Inaugurated in 2010, the cement plant in Jalabiya, in the northeast of Syria, was the flagship of the French cement producer in the Middle East. But the following year, civil war broke out. The factory management tried to operate as long as possible in the dangerous and unstable environment.
Indirect funding of jihadist organization
Beginning in 2013, the presence of the Islamic State (EI) in the region forced the cement maker to negotiate rights of passage for its trucks at checkpoints manned by the jihadists. They also had to get petroleum from oil traders, whose fields were held by the ISIS. Thus for a little over a year, Lafarge indirectly funded the jihadist organization, until the Islamic State seized the plant on September 19, 2014, and Lafarge ceased its activities.

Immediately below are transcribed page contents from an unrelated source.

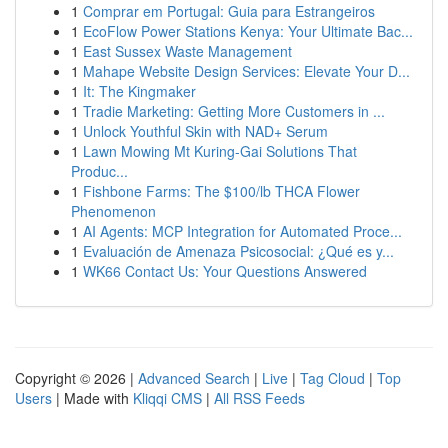
1
Comprar em Portugal: Guia para Estrangeiros
1
EcoFlow Power Stations Kenya: Your Ultimate Bac...
1
East Sussex Waste Management
1
Mahape Website Design Services: Elevate Your D...
1
It: The Kingmaker
1
Tradie Marketing: Getting More Customers in ...
1
Unlock Youthful Skin with NAD+ Serum
1
Lawn Mowing Mt Kuring-Gai Solutions That
Produc...
1
Fishbone Farms: The $100/lb THCA Flower
Phenomenon
1
AI Agents: MCP Integration for Automated Proce...
1
Evaluación de Amenaza Psicosocial: ¿Qué es y...
1
WK66 Contact Us: Your Questions Answered
Copyright © 2026 |
Advanced Search
|
Live
|
Tag Cloud
|
Top
Users
| Made with
Kliqqi CMS
|
All RSS Feeds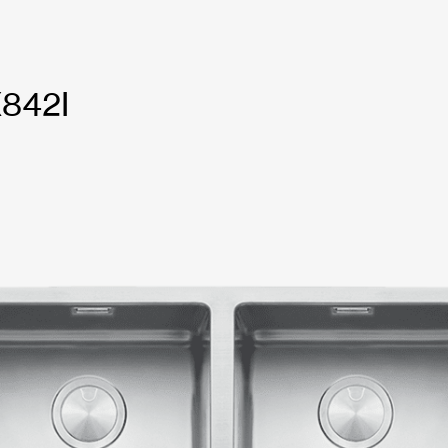
X842I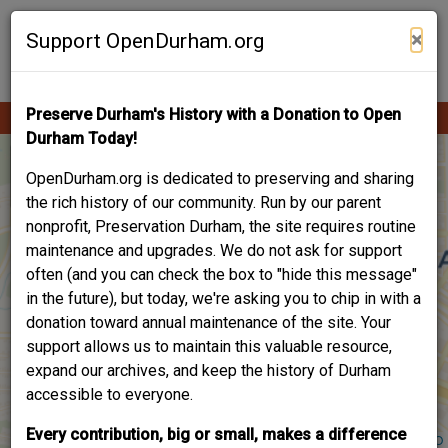
Skip
Contribute Content
to
×
Support OpenDurham.org
main
content
Preserve Durham's History with a Donation to Open
Ope
Main
mobi
Durham Today!
men
navigation
OpenDurham.org is dedicated to preserving and sharing
the rich history of our community. Run by our parent
nonprofit, Preservation Durham, the site requires routine
maintenance and upgrades. We do not ask for support
often (and you can check the box to "hide this message"
in the future), but today, we're asking you to chip in with a
donation toward annual maintenance of the site. Your
support allows us to maintain this valuable resource,
expand our archives, and keep the history of Durham
accessible to everyone.
Every contribution, big or small, makes a difference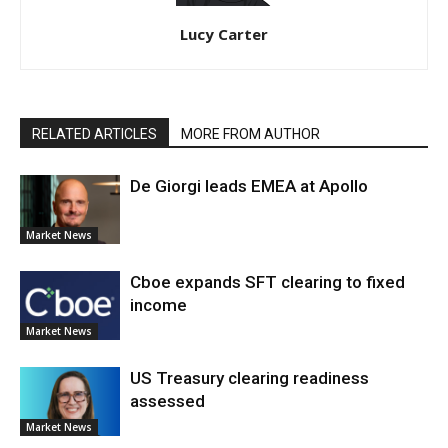
Lucy Carter
RELATED ARTICLES
MORE FROM AUTHOR
De Giorgi leads EMEA at Apollo
Market News
Cboe expands SFT clearing to fixed
income
Market News
US Treasury clearing readiness
assessed
Market News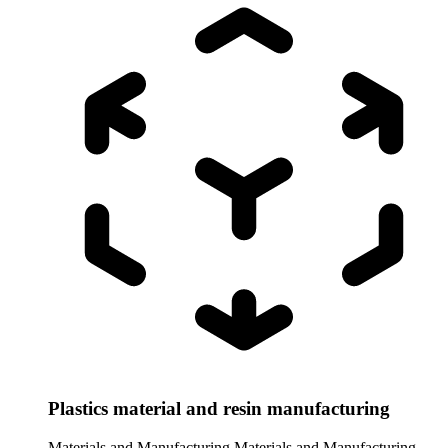
Plastics material and resin manufacturing
Materials and Manufacturing
Materials and Manufacturing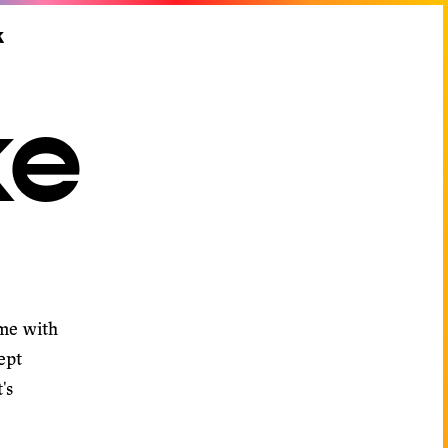
k
ke
 me with
ept
's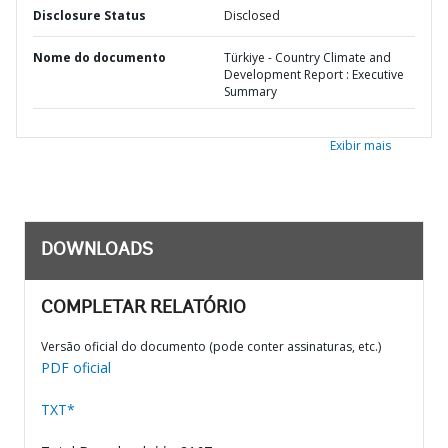
Disclosure Status
Disclosed
Nome do documento
Türkiye - Country Climate and
Development Report : Executive
Summary
Exibir mais
DOWNLOADS
COMPLETAR RELATÓRIO
Versão oficial do documento (pode conter assinaturas, etc.)
PDF oficial
TXT*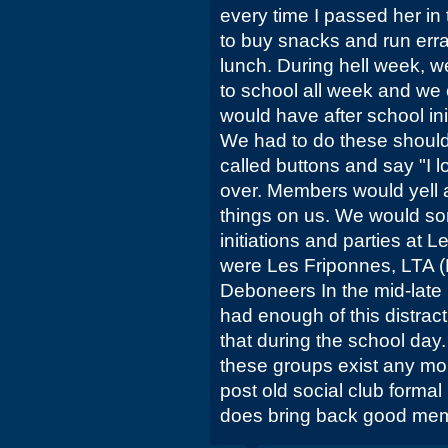
every time I passed her in 
to buy snacks and run err
lunch. During hell week, w
to school all week and we
would have after school in
We had to do these should
called buttons and say "I 
over. Members would yell 
things on us. We would so
initiations and parties at 
were Les Friponnes, LTA (
Deboneers In the mid-late 
had enough of this distrac
that during the school day.
these groups exist any mo
post old social club forma
does bring back good mem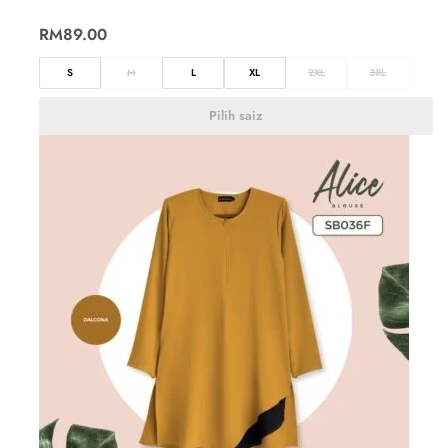
RM
89.00
S
M
L
XL
2XL
3XL
Pilih saiz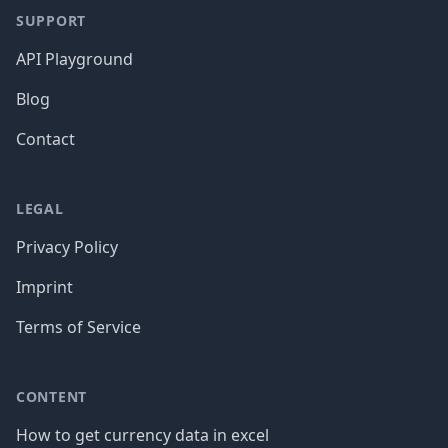
SUPPORT
API Playground
Blog
Contact
LEGAL
Privacy Policy
Imprint
Terms of Service
CONTENT
How to get currency data in excel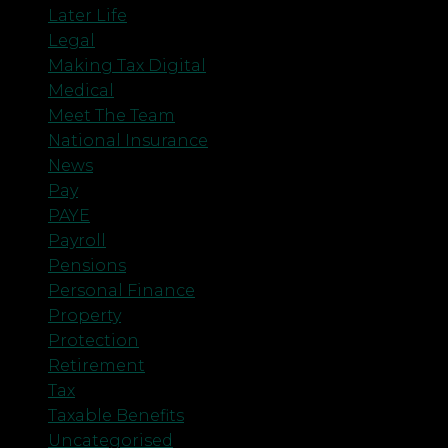
Later Life
Legal
Making Tax Digital
Medical
Meet The Team
National Insurance
News
Pay
PAYE
Payroll
Pensions
Personal Finance
Property
Protection
Retirement
Tax
Taxable Benefits
Uncategorised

The factory now houses Western special forces
Twice an intermediary proposed to the French group relaunching cement production under the protection of IE in exchange for a profit sharing. Without success.
In February 2015, the site was taken over by the Kurdish YPG militia, supported by the international coalition against ISIS. Now the abandoned cement plant is the base for Western special forces, French, American and British, who quietly support the Kurdish-Arab forces in their ongoing offensive against the jihadists in Manbij and Rakka.